On 30th July 2021, Ms Moyce took her own life; she was discovered by her partner.
CORONER’S CONCERNS
During the inquest the evidence revealed matters giving rise to concern.
In my opinion there is a risk that future deaths will occur unless action is taken. In the circumstances it is my statutory duty to report to you.

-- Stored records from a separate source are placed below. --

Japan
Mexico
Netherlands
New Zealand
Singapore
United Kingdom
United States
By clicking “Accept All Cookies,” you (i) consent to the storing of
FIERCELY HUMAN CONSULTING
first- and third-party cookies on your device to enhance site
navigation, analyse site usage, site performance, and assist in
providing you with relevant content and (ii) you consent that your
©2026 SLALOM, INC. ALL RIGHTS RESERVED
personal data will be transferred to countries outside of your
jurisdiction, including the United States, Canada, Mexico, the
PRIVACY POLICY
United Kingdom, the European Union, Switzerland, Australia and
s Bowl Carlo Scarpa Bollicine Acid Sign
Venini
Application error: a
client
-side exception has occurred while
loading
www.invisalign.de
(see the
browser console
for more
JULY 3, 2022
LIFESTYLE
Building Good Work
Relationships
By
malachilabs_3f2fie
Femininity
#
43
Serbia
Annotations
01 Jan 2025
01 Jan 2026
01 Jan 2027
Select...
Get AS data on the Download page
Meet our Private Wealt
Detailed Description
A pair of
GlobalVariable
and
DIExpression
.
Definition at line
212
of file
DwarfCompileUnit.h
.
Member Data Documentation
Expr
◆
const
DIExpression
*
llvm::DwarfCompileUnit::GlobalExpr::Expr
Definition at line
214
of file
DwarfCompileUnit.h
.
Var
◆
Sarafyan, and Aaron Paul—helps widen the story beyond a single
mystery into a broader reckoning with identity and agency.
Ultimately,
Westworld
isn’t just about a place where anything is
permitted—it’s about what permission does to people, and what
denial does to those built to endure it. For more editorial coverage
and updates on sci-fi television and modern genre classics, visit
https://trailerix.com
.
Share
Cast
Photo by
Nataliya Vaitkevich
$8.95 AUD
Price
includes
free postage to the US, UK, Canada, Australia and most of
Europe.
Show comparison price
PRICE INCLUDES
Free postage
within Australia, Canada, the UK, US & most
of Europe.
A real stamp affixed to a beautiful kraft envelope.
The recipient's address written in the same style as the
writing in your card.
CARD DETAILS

The MATTERS OF CONCERN are as follows. –
1. Evidence confirmed a conspicuous lack of clarity as to who, amongst EPUT clinicians/staff, is responsible for ensuring that a clear and comprehensive discharge plan is formulated for those coming to the end of a course of psychotherapy where a Care Coordinator is no longer in place/has not been replaced;
2. Evidence confirmed a conspicuous lack of clarity as to who, amongst EPUT clinicians/staff has the responsibility for oversight of patient care following discharge, including responsibility for ensuring adequate and appropriate safety- netting is in place in the event of relapse, where a Care Coordinator is no longer in place/has not been replaced;
3. Evidence confirmed that patients under psychotherapy are not presently routinely discussed in the locality multi-disciplinary team meetings prior to their discharge leading to a missed opportunity:
(a) to share information about the specific progress, vulnerabilities and risks of relapse of the patient (and measures to mitigate or deal with the same); as well as
(b) to organise and follow up the overall discharge planning.
4. The evidence in this case indicated that, contrary to EPUT’s own established Protocol, a patient’s carer (in this case her long-term partner where no confidentiality issues were identified) are not in practice always “seen as equal partners in the development and review of Section 117 after-care plans” and involved directly in such reviews.